It’s now 26 June 2007. Rihanna and Jay-Z are riding high in the charts with Umbrella and it’s a Tuesday. One of your clients comes to discuss the filing of their new patent application in Europe. After explaining the European patent process to your client and lamenting the fact that there’s no way of getting a single patent that covers Europe in some sort of unitary sense, your client instructs you to file a new EP patent application. Being the hyper-efficient patent attorney that you are you get the case on file later that day and settle back to a few months of discussion with the Examiner before the inevitable grant.
Time to jump back in the Delorean and fast forward 9 (!) years.
It’s now 27 June 2016 (a Monday). The unitary patent system has only just come into force after the UK narrowly decided to stay in the EU following its “in-out” referendum and into your Inbox plops (finally) a Rule 71(3) Communication from the EPO. Your client’s patent filing from 2007 is now primed to grant after a longer than expected prosecution history.
Your client is interested to hear the option of a European patent with unitary effect but decides that the renewal fees are just way too high (“Maybe if the fees had been announced before last week”, he says, “we could have made some financial provision for them in the long term budgets”). He’s also not keen to submit himself to the jurisdiction of the new unified patent court (“Can we just stick with the old style European patent validation?” he enquires).
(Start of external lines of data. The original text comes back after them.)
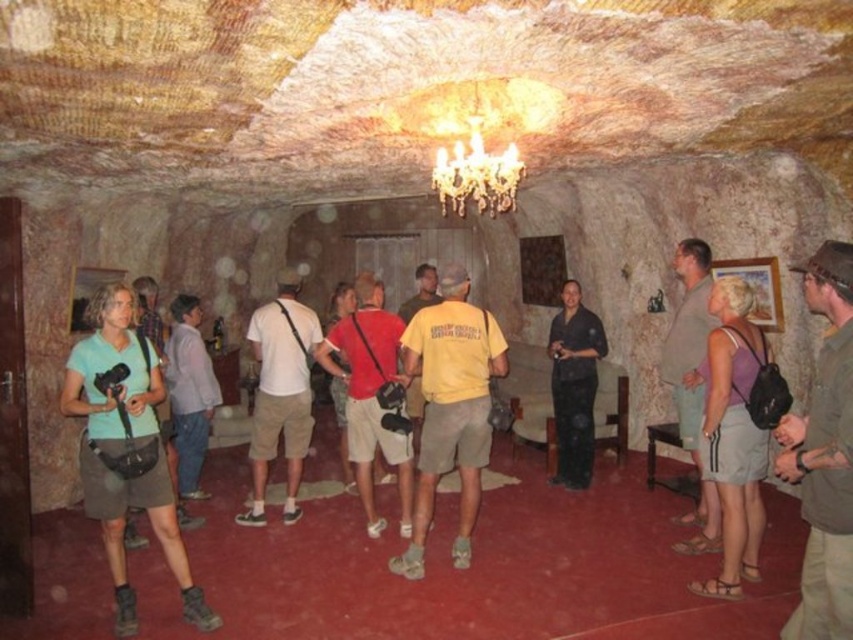 Question: Is brown leather hat at upper right bigger than yellow cotton shirt at center?

Choices:
 (A) yes
 (B) no

Answer: (B)

Question: Observing the image, what is the correct spatial positioning of purple fabric tank top at center in reference to matte red shirt at center?

Choices:
 (A) above
 (B) below

Answer: (B)

Question: Where is brown leather hat at upper right located in relation to yellow cotton shirt at center in the image?

Choices:
 (A) above
 (B) below

Answer: (A)

Question: Which of the following is the farthest from the observer?

Choices:
 (A) (468, 378)
 (B) (761, 436)
 (C) (351, 358)
 (D) (844, 378)

Answer: (C)

Question: Among these objects, which one is nearest to the camera?

Choices:
 (A) brown leather hat at upper right
 (B) matte red shirt at center

Answer: (A)

Question: Which of the following is the farthest from the observer?

Choices:
 (A) (151, 461)
 (B) (712, 385)
 (C) (363, 387)

Answer: (C) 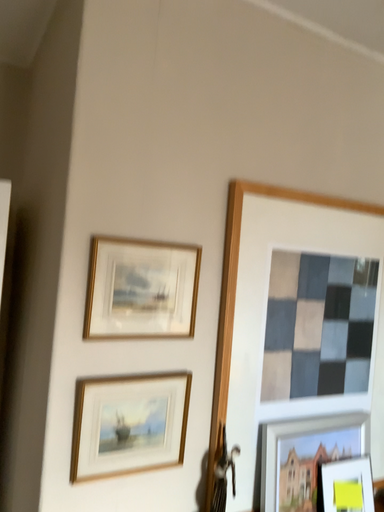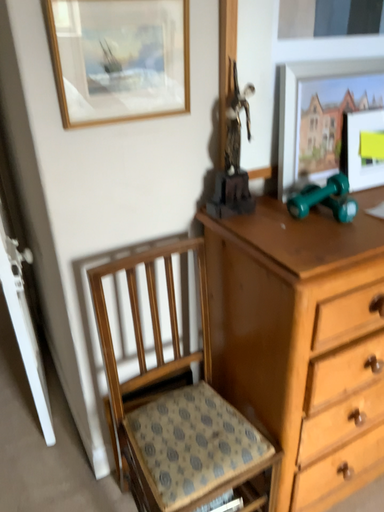 Question: Which way did the camera rotate in the video?

Choices:
 (A) rotated downward
 (B) rotated upward

Answer: (A) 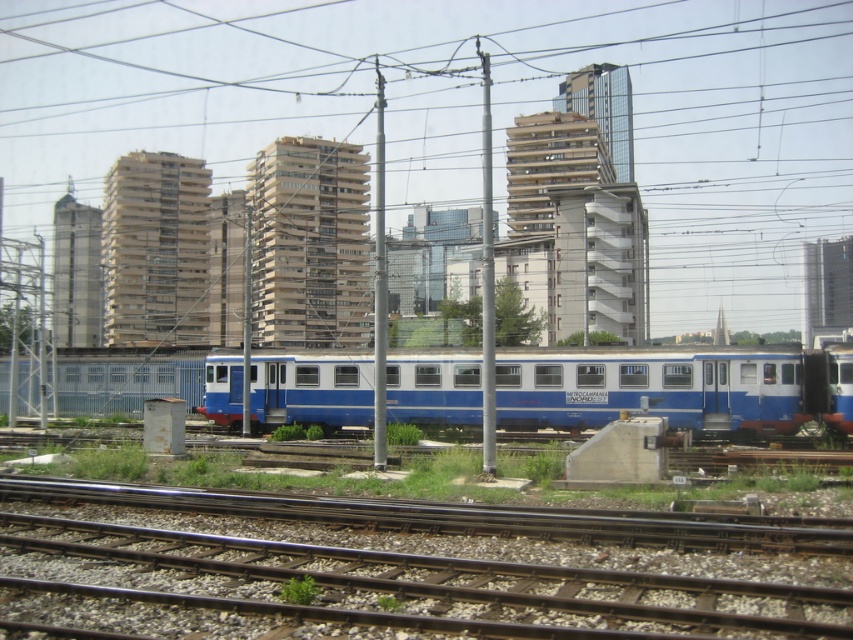 You are a train engineer planning to navigate a train through the urban railway scene. You notice a specific point at coordinates point (378, 588). What type of track material is present at that location?

The point (378, 588) has smooth steel tracks at center, so the track material at that location is smooth steel tracks. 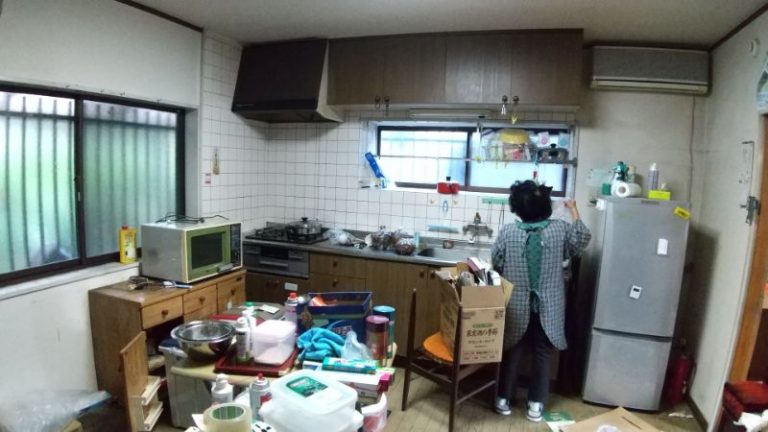 You are a GUI agent. You are given a task and a screenshot of the screen. Output one action in this format:
    pyautogui.click(x=<x>, y=<y>)
    Task: Click on the plastic box
    This screenshot has height=432, width=768.
    Given the screenshot: What is the action you would take?
    267,350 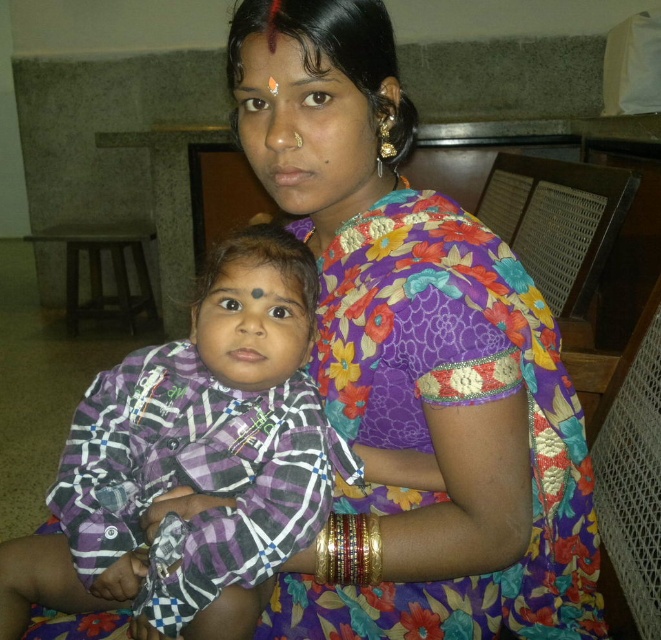 You are an observer looking at the scene. You notice the purple checkered shirt at center and the matte black forehead at upper center. Which object is positioned to the left of the other?

The purple checkered shirt at center is to the left of matte black forehead at upper center.

You are a photographer trying to capture a closeup shot of the floral silk saree at center and the matte black forehead at upper center in the image. Can you fit both subjects into your camera frame if the maximum distance your camera can handle for a clear closeup is 12 inches?

The floral silk saree at center is 12.19 inches away from the matte black forehead at upper center, which exceeds the camera frame limit of 12 inches. Therefore, you cannot fit both subjects into the frame clearly.

You are a tailor measuring the distance between the purple checkered shirt at center and the matte black forehead at upper center for a custom fitting. The minimum required space for proper stitching is 16 inches. Is the current distance sufficient?

The distance between the purple checkered shirt at center and the matte black forehead at upper center is 15.38 inches, which is less than the required 16 inches. Therefore, the current distance is insufficient for proper stitching. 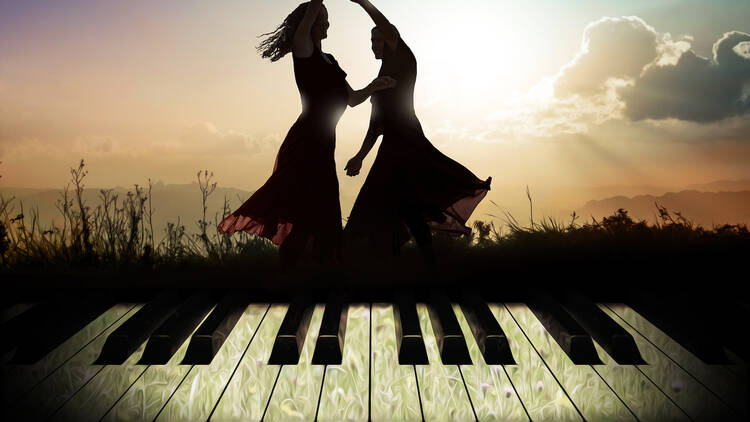 The width and height of the screenshot is (750, 422). I want to click on piano keys, so click(298, 411). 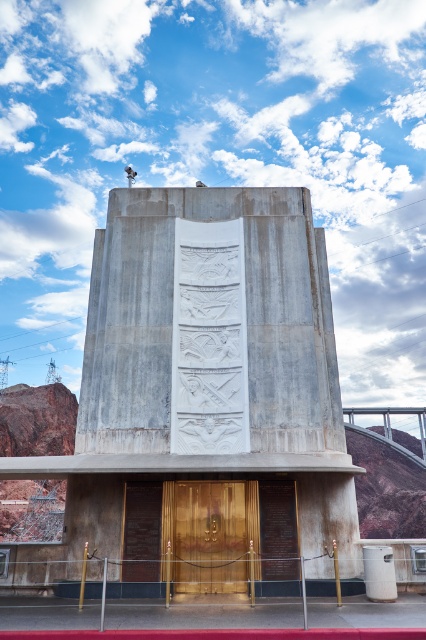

You assure your client that for a transitional period at least it is certainly possible to “opt-out” from the exclusive competence of the unified patent court. However, there’s a small issue to consider – the “opt-out” fee. You inform your cilent that it’ll cost XXXX Euros to opt-out and which point he drops his own four letter word into the conversation, “XXXX me! I didn’t sign up for this,” he says. “This is an infringement of my rights. I never agreed to give up the right to use the UK courts. I won’t pay. In fact,” he smiles “this must be a breach of my human rights under the European Convention on Human Rights. Let’s take the EPO/EU Commission/UK Government to the ECHR”.
Is this a flight of fancy or a real possibility? I hadn’t ever considered such a scenario until a comment was made at the LES seminar on 13 June (see my speaking notes here). So, is this possible? Likely? I’ll be interested to hear your thoughts.